Re 2 - Annual Report 2023

The Annual Report for 2023 contains the Annual Accounts 2023, the report from the Management Board and the report from the Supervisory Board regarding the financial year 2023. The General Meeting of shareholders of the Company (the "General Meeting") is invited to discuss the Annual Report for the financial year 2023.

In line with the legal requirements governing securities listed on the Frankfurt Stock Exchange and the Dutch law applicable to the Company, the agenda and related explanatory comments, the annual financial statements and the 2023 Annual Report have been deposited at the Company's premises (Frankenstrasse 150C, 90461 Nürnberg, Germany). These documents can also be viewed at the Company's website at http://www.adpeppergroup.com.

Re 3 -Advisory Vote on the Remuneration Report 2023

In accordance with section 2:135b(2) of the Dutch Civil Code, the remuneration report for the financial year 2023 will be discussed and put to an advisory vote.

Re 4 - Explanation of the corporate governance structure of the Company and compliance with the 2022 Dutch Corporate Governance Code (discussion item)

The Dutch Corporate Governance Code was revised in December 2022 and entered into effect as per the financial year that commenced on 1 January 2023 (the "Code"). In accordance with the recommendation of the Monitoring Committee Corporate Governance Code, the chapter in the Annual Report 2023 regarding the main aspects of the corporate governance structure of the Company and compliance with the Code shall be discussed. The information about the corporate governance and compliance with the Code is included on pages 32 up to and including 34 of the Annual Report 2023.

Re 5 - Adoption of the remuneration policy for the Management Board (voting item)
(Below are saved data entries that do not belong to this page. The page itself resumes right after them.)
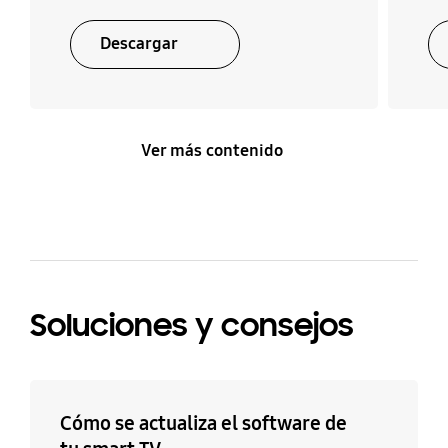
Descargar
Ver más contenido
Soluciones y consejos
Cómo se actualiza el software de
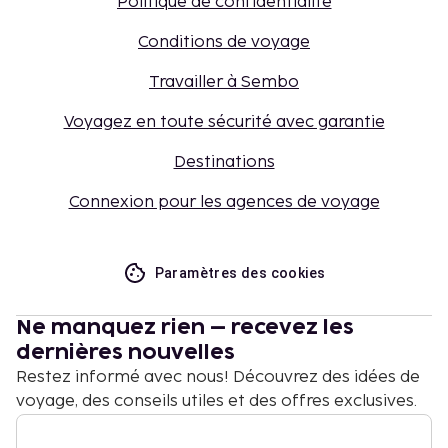
Politique de confidentialité
Conditions de voyage
Travailler à Sembo
Voyagez en toute sécurité avec garantie
Destinations
Connexion pour les agences de voyage
Paramètres des cookies
Ne manquez rien – recevez les
dernières nouvelles
Restez informé avec nous! Découvrez des idées de
voyage, des conseils utiles et des offres exclusives.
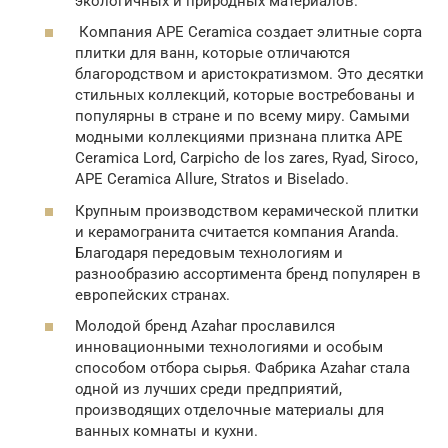
экологичных и природных материалов.
Компания APE Ceramica создает элитные сорта
плитки для ванн, которые отличаются
благородством и аристократизмом. Это десятки
стильных коллекций, которые востребованы и
популярны в стране и по всему миру. Самыми
модными коллекциями признана плитка APE
Ceramica Lord, Carpicho de los zares, Ryad, Siroco,
APE Ceramica Allure, Stratos и Biselado.
Крупным производством керамической плитки
и керамогранита считается компания Aranda.
Благодаря передовым технологиям и
разнообразию ассортимента бренд популярен в
европейских странах.
Молодой бренд Azahar прославился
инновационными технологиями и особым
способом отбора сырья. Фабрика Azahar стала
одной из лучших среди предприятий,
производящих отделочные материалы для
ванных комнаты и кухни.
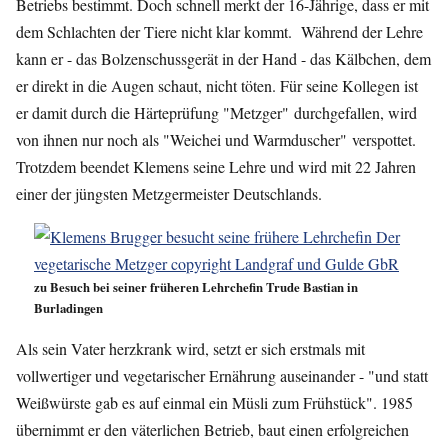
Betriebs bestimmt. Doch schnell merkt der 16-Jährige, dass er mit
dem Schlachten der Tiere nicht klar kommt. Während der Lehre
kann er - das Bolzenschussgerät in der Hand - das Kälbchen, dem
er direkt in die Augen schaut, nicht töten. Für seine Kollegen ist
er damit durch die Härteprüfung "Metzger" durchgefallen, wird
von ihnen nur noch als "Weichei und Warmduscher" verspottet.
Trotzdem beendet Klemens seine Lehre und wird mit 22 Jahren
einer der jüngsten Metzgermeister Deutschlands.
zu Besuch bei seiner früheren Lehrchefin Trude Bastian in
Burladingen
Als sein Vater herzkrank wird, setzt er sich erstmals mit
vollwertiger und vegetarischer Ernährung auseinander - "und statt
Weißwürste gab es auf einmal ein Müsli zum Frühstück". 1985
übernimmt er den väterlichen Betrieb, baut einen erfolgreichen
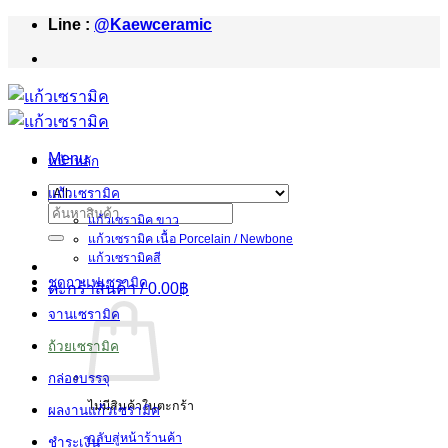
Skip
Line :
@Kaewceramic
to
content
Menu
หน้าหลัก
แก้วเซรามิค
ค้นหา:
แก้วเซรามิค ขาว
แก้วเซรามิค เนื้อ Porcelain / Newbone
แก้วเซรามิคสี
ชุดกาแฟเซรามิค
ตะกร้าสินค้า /
0.00
฿
จานเซรามิค
ถ้วยเซรามิค
กล่องบรรจุ
ไม่มีสินค้าในตะกร้า
ผลงานแก้วเซรามิค
กลับสู่หน้าร้านค้า
ชำระเงิน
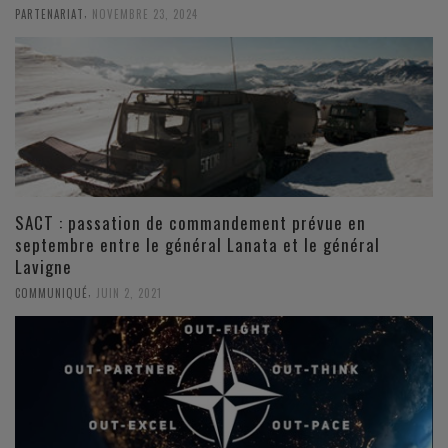
,
PARTENARIAT
NOVEMBRE 23, 2024
SACT : passation de commandement prévue en
septembre entre le général Lanata et le général
Lavigne
,
COMMUNIQUÉ
JUIN 2, 2021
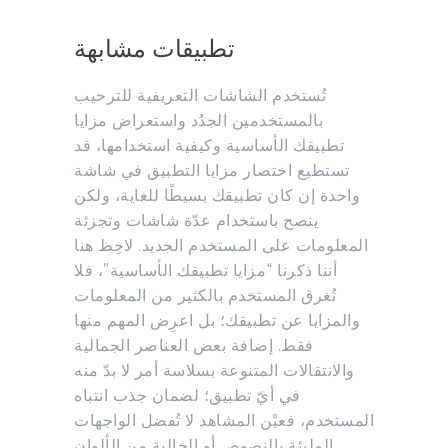
تطبيقات مشابهة
تُستخدم الشاشات التعريفية للترحيب
بالمستخدمين الجدُد واستعراض مزايا
تطبيقك الأساسية وكيفية استخدامها، قد
تستطيع اختصار مزايا التطبيق في شاشة
واحدة إن كان تطبيقك بسيطًا للغاية، ولكن
ينصح باستخدام عدّة شاشات وتجزئة
المعلومات على المستخدم الجديد. لاحِظ هنا
أننا ذكرنا “مزايا تطبيقك الأساسية”، فلا
تُغرق المستخدم بالكثير من المعلومات
والمزايا عن تطبيقك؛ بل اعرِض المهم منها
فقط. إضافة بعض العناصر الجمالية
والانتقالات المتنوعة بسلاسة أمر لا بدّ منه
في أيّ تطبيق؛ لضمان جذب انتباه
المستخدم، فعيْن المشاهد لا تُفضل الواجهات
المليئة بالنصوص أو الخالية من الألوان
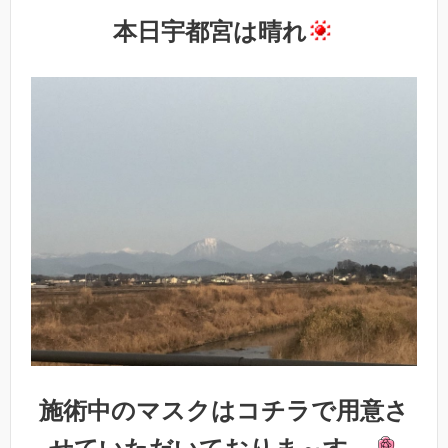
本日宇都宮は晴れ
施術中のマスクはコチラで用意さ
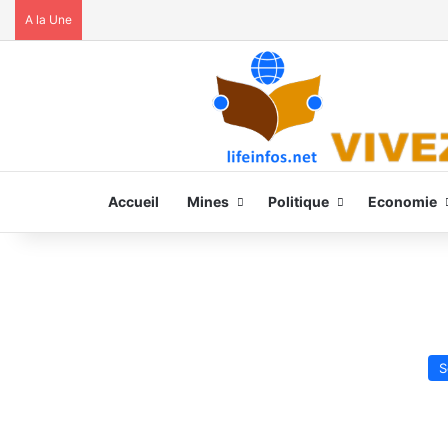
A la Une
Accueil
Mines
Politique
Economie
S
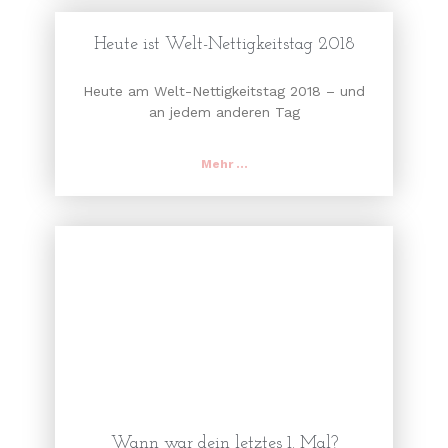
Heute ist Welt-Nettigkeitstag 2018
Heute am Welt-Nettigkeitstag 2018 – und
an jedem anderen Tag
Mehr ...
Wann war dein letztes 1. Mal?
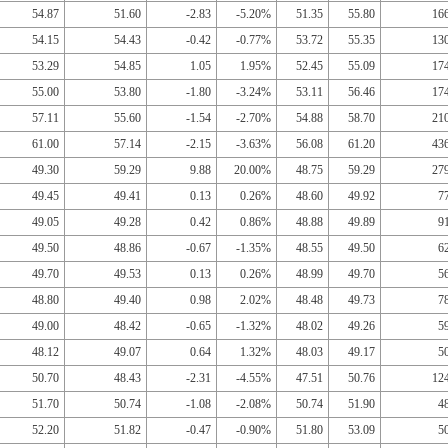
54.87
51.60
-2.83
-5.20%
51.35
55.80
16
54.15
54.43
-0.42
-0.77%
53.72
55.35
13
53.29
54.85
1.05
1.95%
52.45
55.09
17
55.00
53.80
-1.80
-3.24%
53.11
56.46
17
57.11
55.60
-1.54
-2.70%
54.88
58.70
21
61.00
57.14
-2.15
-3.63%
56.08
61.20
43
49.30
59.29
9.88
20.00%
48.75
59.29
27
49.45
49.41
0.13
0.26%
48.60
49.92
7
49.05
49.28
0.42
0.86%
48.88
49.89
9
49.50
48.86
-0.67
-1.35%
48.55
49.50
6
49.70
49.53
0.13
0.26%
48.99
49.70
5
48.80
49.40
0.98
2.02%
48.48
49.73
7
49.00
48.42
-0.65
-1.32%
48.02
49.26
5
48.12
49.07
0.64
1.32%
48.03
49.17
5
50.70
48.43
-2.31
-4.55%
47.51
50.76
12
51.70
50.74
-1.08
-2.08%
50.74
51.90
4
52.20
51.82
-0.47
-0.90%
51.80
53.09
5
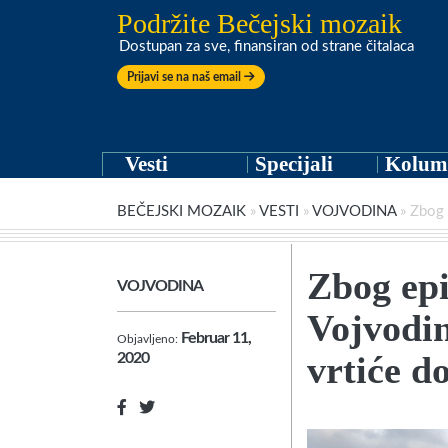
Podržite Bečejski mozaik
Dostupan za sve, finansiran od strane čitalaca
Prijavi se na naš email
Vesti
Specijali
Kolum
BEČEJSKI MOZAIK
»
VESTI
»
VOJVODINA
»
Zbog 
Zbog epi
VOJVODINA
Vojvodin
Februar 11,
Objavljeno:
vrtiće d
2020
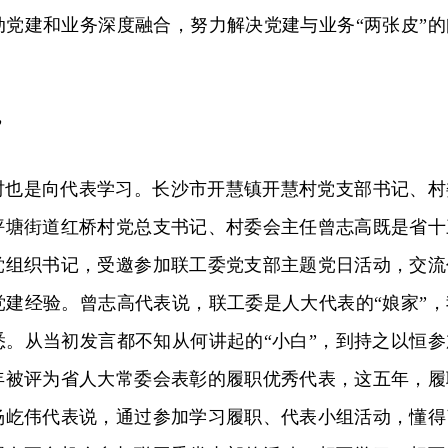
动党建和业务深度融合，努力解决党建与业务“两张皮”的
”
时也是向代表学习。长沙市开慧镇开慧村党支部书记、村
坪塘街道红桥村党总支书记、村委会主任曾志高既是省十
党组织书记，受邀参加联工委党支部主题党日活动，交流
党建经验。曾志高代表说，联工委是人大代表的“娘家”，
悉。从当初发言都不知从何讲起的“小白”，到持之以恒参
年被评为省人大常委会表彰的履职优秀代表，这五年，履
杨屹伟代表说，通过参加学习履职、代表小组活动，懂得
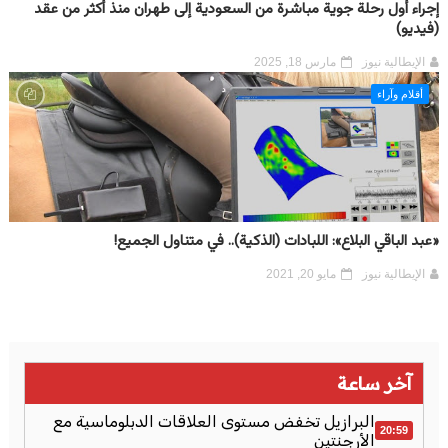
إجراء أول رحلة جوية مباشرة من السعودية إلى طهران منذ أكثر من عقد
(فيديو)
الإيطالية نيوز
مارس 18, 2025
أقلام وآراء
«عبد الباقي البلاع»: اللبادات (الذكية).. في متناول الجميع!
الإيطالية نيوز
مايو 20, 2021
آخر ساعة
البرازيل تخفض مستوى العلاقات الدبلوماسية مع
20:59
الأرجنتين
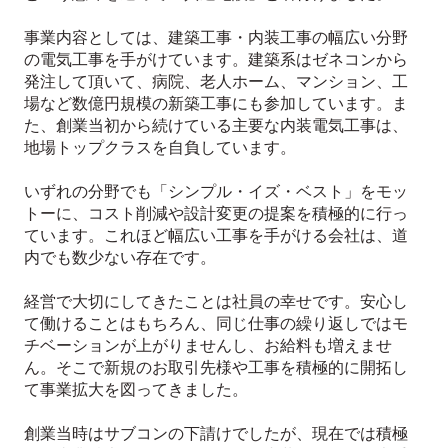
事業内容としては、建築工事・内装工事の幅広い分野
の電気工事を手がけています。建築系はゼネコンから
発注して頂いて、病院、老人ホーム、マンション、工
場など数億円規模の新築工事にも参加しています。ま
た、創業当初から続けている主要な内装電気工事は、
地場トップクラスを自負しています。
いずれの分野でも「シンプル・イズ・ベスト」をモッ
トーに、コスト削減や設計変更の提案を積極的に行っ
ています。これほど幅広い工事を手がける会社は、道
内でも数少ない存在です。
経営で大切にしてきたことは社員の幸せです。安心し
て働けることはもちろん、同じ仕事の繰り返しではモ
チベーションが上がりませんし、お給料も増えませ
ん。そこで新規のお取引先様や工事を積極的に開拓し
て事業拡大を図ってきました。
創業当時はサブコンの下請けでしたが、現在では積極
Pursuant to Dutch law the remuneration policy for the Management Board shall be put to a vote at a General Meeting at least once every four (4) years. As the current remuneration policy for the Management Board was adopted at the annual general meeting of the Company in 2020, the Supervisory Board proposes to adopt an updated remuneration policy for the Management Board. No material changes are proposed. The main change is that references to long-term value creation in the 2020 policy will be replaced by references to sustainablelong-term value creation, in line with the latest update of the Code.

The Supervisory Board proposes to adopt the updated remuneration policy for the Management Board with effect from the 2024 financial year.

Re 6 - Adoption of the remuneration policy for the Supervisory Board (voting item)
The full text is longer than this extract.